As a phone, the LG Apex has a speakerphone, speed dialing, voice commands, conference calling, and text and multimedia messaging. Bluetooth, 3G, GPS, and integrated Wi-Fi are also all onboard, but there's currently no voice-dialing over Bluetooth. The smartphone offers support for a number of e-mail accounts and social networks, including Gmail, POP3 and IMAP, Microsoft Exchange, Facebook, MySpace, and Twitter, and merges contact information from your various accounts. Calendar appointments and e-mail are also combined into a unified view, though you can opt to keep your various inboxes separate.
When you're ready for some down time, you can use the smartphone's standard Android media player to listen to your favorite tunes. The interface is pretty basic, but it can handle MP3, WMA, AAC, AAC+ files and supports on-the-fly playlist creation, album art, and shuffle and repeat modes.
Finally, the Apex has a 3-megapixel camera with an LED flash and autofocus. There a number of editing options available, such as various scene modes, ISO settings, white balance controls, color effects, and a self-timer. The camera can also record video up to 640x480 in size. Picture quality was OK--clear enough that we could make out all the objects in the image, but slightly on the darker, grainier side.
We tested the dual-band LG Apex in New York using roaming U.S. Cellular service and call quality was decent. Audio was slightly tinny our end, but without distracting background noise so we had no problems carrying on a conversation. Friends had similar comments. They said there wasn't anything distracting about the call quality, but did mention that the audio wasn't as full or rich as some of the other phone's we've tested.
LG Apex call quality sample
Speakerphone quality was good. Though there was a bit of that hollowness that often plagues speakerphones, the sound was clear and there was plenty of volume to hold calls in noisier environments. We paired the smartphone with the Logitech Mobile Traveller Bluetooth headset and Motorola S9 Bluetooth Active Headphones with no problem.
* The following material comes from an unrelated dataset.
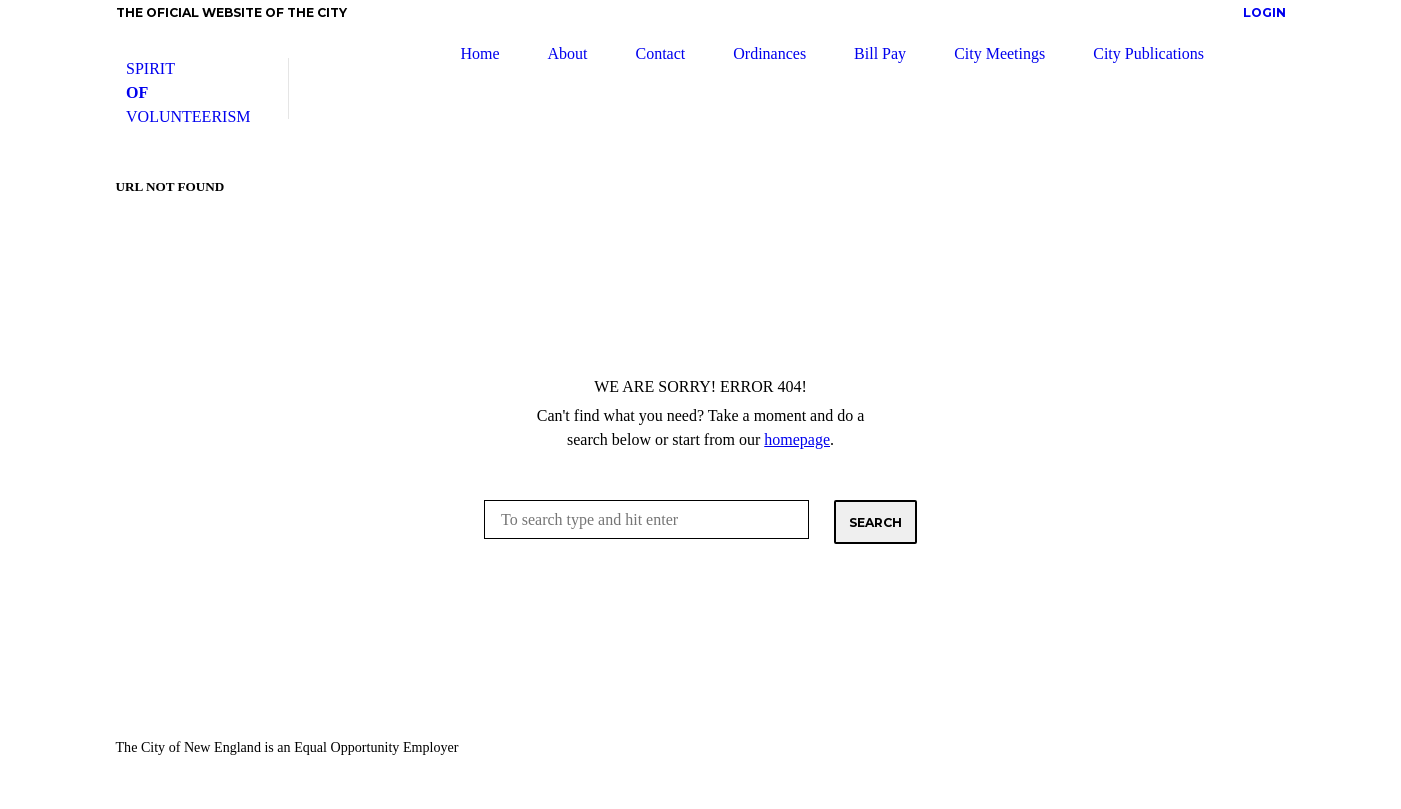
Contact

With roaming 3G coverage, CNET's full site loaded in 26 seconds, while the mobile sites for CNN and ESPN loaded in 5 seconds and 7 seconds, respectively. YouTube videos loaded within several seconds, and you have the option to switch to high-quality clips, which took a little longer to buffer, but played back without interruption and with synchronized audio and video.
Powered by a 600MHz processor, the LG Apex struggled in the performance department. There were slight pauses with even simple tasks, such as launching apps and switching between screens, and though there were never crippling, the delays were noticeable.
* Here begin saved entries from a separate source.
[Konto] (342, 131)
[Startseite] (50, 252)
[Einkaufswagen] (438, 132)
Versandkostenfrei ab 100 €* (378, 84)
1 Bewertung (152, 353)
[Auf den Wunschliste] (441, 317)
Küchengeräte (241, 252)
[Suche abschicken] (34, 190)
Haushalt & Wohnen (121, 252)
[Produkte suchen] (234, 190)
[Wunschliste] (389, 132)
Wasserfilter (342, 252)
The LG Apex ships with a 1,500mAh lithium ion battery with a rated talk time of 7.5 hours and up to 14 days of standby time. We are still conducting our battery drain tests but will update this section as soon as we have final results. During our review period, however, we noticed that battery life wasn't the greatest. Even with minimal use, the battery drained faster than most, so it's definitely a concern. According to FCC radiation tests, the Apex has a digital SAR rating of 1.38 W/kg and a Hearing Aid Compatibility Rating of M4/T4.